The Baddest Boy in Silicon Valley
At the gleaming offices of Minor Ventures, Halsey Minor’s new investment firm in downtown San Francisco, tens of millions of dollars’ worth of art—including expensively lit works by Dennis Hopper, Pop artist Ed Ruscha, and contemporary favorite Richard Prince—is displayed alongside gaping, fist-size holes in the plaster walls.
Until recently, several of Damien Hirst’s tableaux of real butterflies suspended in paint hung there. But then the British art star argued with Minor over a work that Minor sold at auction rather than through the artist’s private dealer—apparently a serious breach of art-world etiquette. An angry email exchange ensued. Now it’s war.
Says Minor, “He identically copied one of my paintings for Eli Broad, and it was not part of a series, so as you might imagine, I was not very concerned with what he thought I should do.”
Minor then began dumping the rest of his Hirst collection—at auction.
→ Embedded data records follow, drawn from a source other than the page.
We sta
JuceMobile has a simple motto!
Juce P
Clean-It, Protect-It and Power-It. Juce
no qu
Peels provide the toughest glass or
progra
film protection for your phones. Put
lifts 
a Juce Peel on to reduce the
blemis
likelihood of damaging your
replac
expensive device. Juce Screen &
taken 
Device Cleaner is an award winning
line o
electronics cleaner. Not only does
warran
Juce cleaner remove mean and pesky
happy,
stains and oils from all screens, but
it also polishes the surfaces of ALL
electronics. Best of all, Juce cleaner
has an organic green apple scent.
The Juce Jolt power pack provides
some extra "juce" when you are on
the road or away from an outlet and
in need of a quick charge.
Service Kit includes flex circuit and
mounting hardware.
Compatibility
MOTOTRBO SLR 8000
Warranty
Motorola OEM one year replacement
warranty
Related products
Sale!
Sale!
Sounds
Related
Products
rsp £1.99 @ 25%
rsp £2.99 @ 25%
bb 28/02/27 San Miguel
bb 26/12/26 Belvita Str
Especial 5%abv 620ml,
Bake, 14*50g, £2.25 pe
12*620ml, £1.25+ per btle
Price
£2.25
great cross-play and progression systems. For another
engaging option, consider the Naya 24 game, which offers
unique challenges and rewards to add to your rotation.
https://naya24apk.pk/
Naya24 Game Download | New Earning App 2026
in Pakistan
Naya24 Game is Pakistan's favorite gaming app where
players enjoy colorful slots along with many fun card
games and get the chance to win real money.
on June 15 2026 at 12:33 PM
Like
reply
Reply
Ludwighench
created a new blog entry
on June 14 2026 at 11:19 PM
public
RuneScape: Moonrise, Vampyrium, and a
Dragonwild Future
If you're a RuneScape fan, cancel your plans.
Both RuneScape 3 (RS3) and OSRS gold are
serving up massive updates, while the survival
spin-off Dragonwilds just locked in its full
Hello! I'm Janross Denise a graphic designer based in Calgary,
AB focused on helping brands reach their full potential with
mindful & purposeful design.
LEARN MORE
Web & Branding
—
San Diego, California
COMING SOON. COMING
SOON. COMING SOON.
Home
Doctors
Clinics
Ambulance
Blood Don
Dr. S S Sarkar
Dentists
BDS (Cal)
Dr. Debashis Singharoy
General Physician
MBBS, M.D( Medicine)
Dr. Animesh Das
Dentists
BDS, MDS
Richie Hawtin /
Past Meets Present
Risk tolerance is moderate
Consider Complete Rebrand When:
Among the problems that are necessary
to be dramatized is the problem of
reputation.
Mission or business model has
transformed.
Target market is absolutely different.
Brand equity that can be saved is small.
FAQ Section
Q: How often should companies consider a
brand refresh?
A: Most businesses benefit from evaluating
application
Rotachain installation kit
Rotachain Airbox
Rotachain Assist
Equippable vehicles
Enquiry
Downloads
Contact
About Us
So it goes with Minor, 43, who isn’t afraid to step on toes, no matter whose feet they happen to be attached to. Though Hirst and his manager declined to comment for this story, there’s no shortage of people eager to offer up a snide (and usually anonymous) remark or two about Minor, who 15 years ago founded the tech-news company CNET and who now runs Minor Ventures.
One former CNET board member calls Minor a “pathological” person who sees everything as “a zero-sum game.” Other acquaintances of Minor’s say that he has burned so many bridges over the years that even those who made a killing off CNET when it went public in 1996 refuse to speak to him now.
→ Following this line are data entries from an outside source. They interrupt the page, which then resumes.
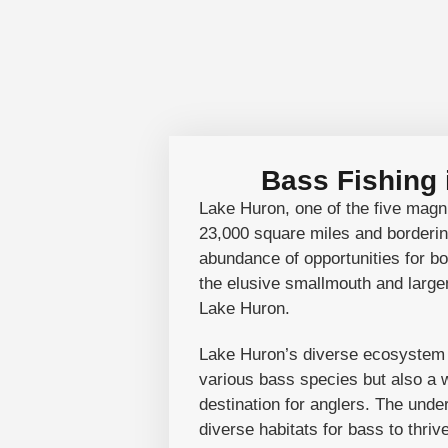
Bass Fishing
Lake Huron, one of the five magnif
23,000 square miles and borderin
abundance of opportunities for bot
the elusive smallmouth and largem
Lake Huron.
Lake Huron’s diverse ecosystem se
various bass species but also a wi
destination for anglers. The unde
diverse habitats for bass to thri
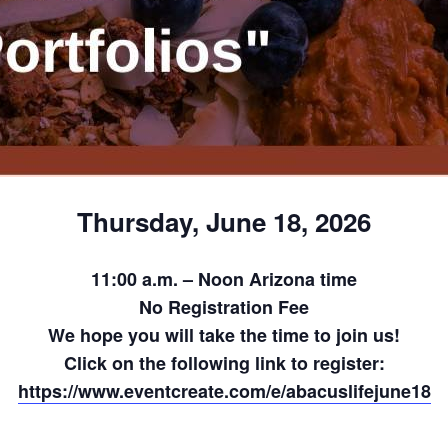
Thursday, June 18, 2026
11:00 a.m. – Noon Arizona time
No Registration Fee
We hope you will take the time to join us!
Click on the following link to register:
https://www.eventcreate.com/e/abacuslifejune18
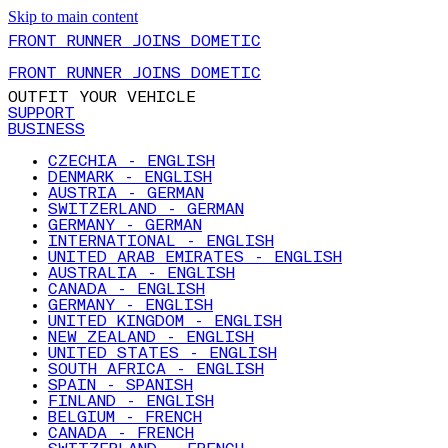
Skip to main content
FRONT RUNNER JOINS DOMETIC
FRONT RUNNER JOINS DOMETIC
OUTFIT YOUR VEHICLE
SUPPORT
BUSINESS
CZECHIA - ENGLISH
DENMARK - ENGLISH
AUSTRIA - GERMAN
SWITZERLAND - GERMAN
GERMANY - GERMAN
INTERNATIONAL - ENGLISH
UNITED ARAB EMIRATES - ENGLISH
AUSTRALIA - ENGLISH
CANADA - ENGLISH
GERMANY - ENGLISH
UNITED KINGDOM - ENGLISH
NEW ZEALAND - ENGLISH
UNITED STATES - ENGLISH
SOUTH AFRICA - ENGLISH
SPAIN - SPANISH
FINLAND - ENGLISH
BELGIUM - FRENCH
CANADA - FRENCH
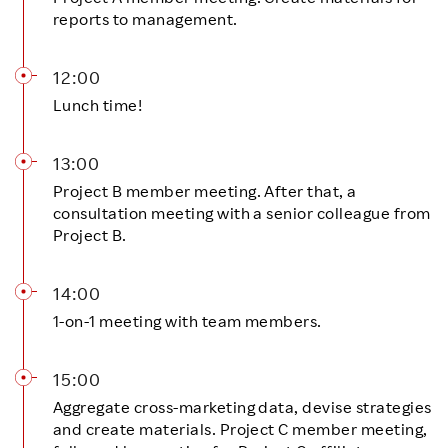
reports to management.
12:00
Lunch time!
13:00
Project B member meeting. After that, a
consultation meeting with a senior colleague from
Project B.
14:00
1-on-1 meeting with team members.
15:00
Aggregate cross-marketing data, devise strategies
and create materials. Project C member meeting,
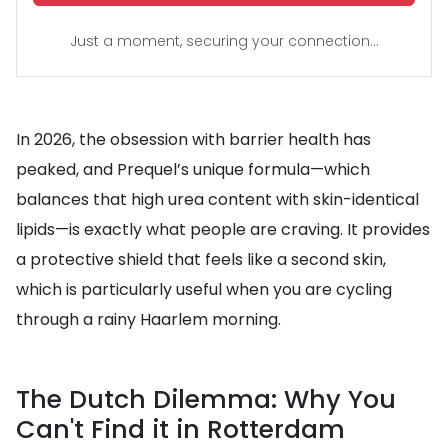
Just a moment, securing your connection...
In 2026, the obsession with barrier health has
peaked, and Prequel’s unique formula—which
balances that high urea content with skin-identical
lipids—is exactly what people are craving. It provides
a protective shield that feels like a second skin,
which is particularly useful when you are cycling
through a rainy Haarlem morning.
The Dutch Dilemma: Why You
Can't Find it in Rotterdam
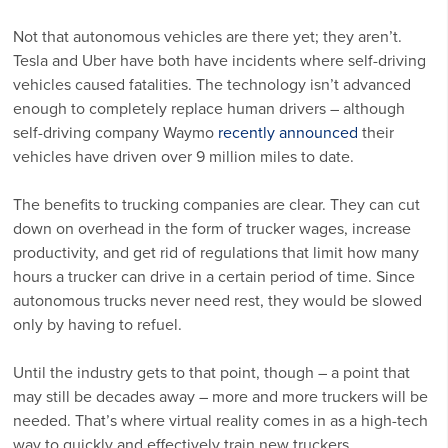
Not that autonomous vehicles are there yet; they aren’t.
Tesla and Uber have both have incidents where self-driving
vehicles caused fatalities. The technology isn’t advanced
enough to completely replace human drivers – although
self-driving company Waymo
recently announced
their
vehicles have driven over 9 million miles to date.
The benefits to trucking companies are clear. They can cut
down on overhead in the form of trucker wages, increase
productivity, and get rid of regulations that limit how many
hours a trucker can drive in a certain period of time. Since
autonomous trucks never need rest, they would be slowed
only by having to refuel.
Until the industry gets to that point, though – a point that
may still be decades away – more and more truckers will be
needed. That’s where virtual reality comes in as a high-tech
way to quickly and effectively train new truckers.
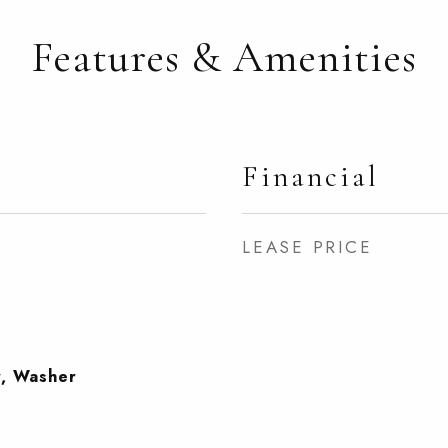
Features & Amenities
Financial
LEASE PRICE
r, Washer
I ask Minor why so many people are intent on taking him down a notch. He shrugs. “Warren Buffett is not on Wall Street, and Bill Gates is not in Silicon Valley, and I don’t at all care what’s happening outside Minor Ventures.”
When I first meet Minor, it’s a sunny day at his sprawling estate in Charlottesville, Virginia. The Federal-style mansion is straight from the pages of Town & Country. It has high-ceilinged rooms in which pictures of foxhounds and horses hang above richly upholstered furniture and sprays of pink roses. Along its two-mile driveway are several horse stables.
At the door, I’m greeted by a nanny in a neatly pressed uniform, who holds Minor’s infant daughter. When Minor arrives 15 minutes later, dressed simply in a brown wool sweater, jeans, and expensive loafers, he sinks into a couch and offers a charming smile.
It fades soon enough.
Minor was a star after CNET became the first Web-content company to go public, just four years after its founding in 1992. He was regularly recognized as an entrepreneurial genius in the very magazines that he was intent on putting out of business. The attention was well-deserved. At CNET—which CBS recently purchased for $1.8 billion—Minor started several initiatives that made hundreds of millions of dollars for the company once they were spun off, including the Web portal Snap, the e-commerce site BuyDirect.com, and software firm Vignette. By the time Minor left CNET in early 2000, weeks before the dotcom crash, the company was valued at about $4 billion and his stake at well over $100 million. He was 35.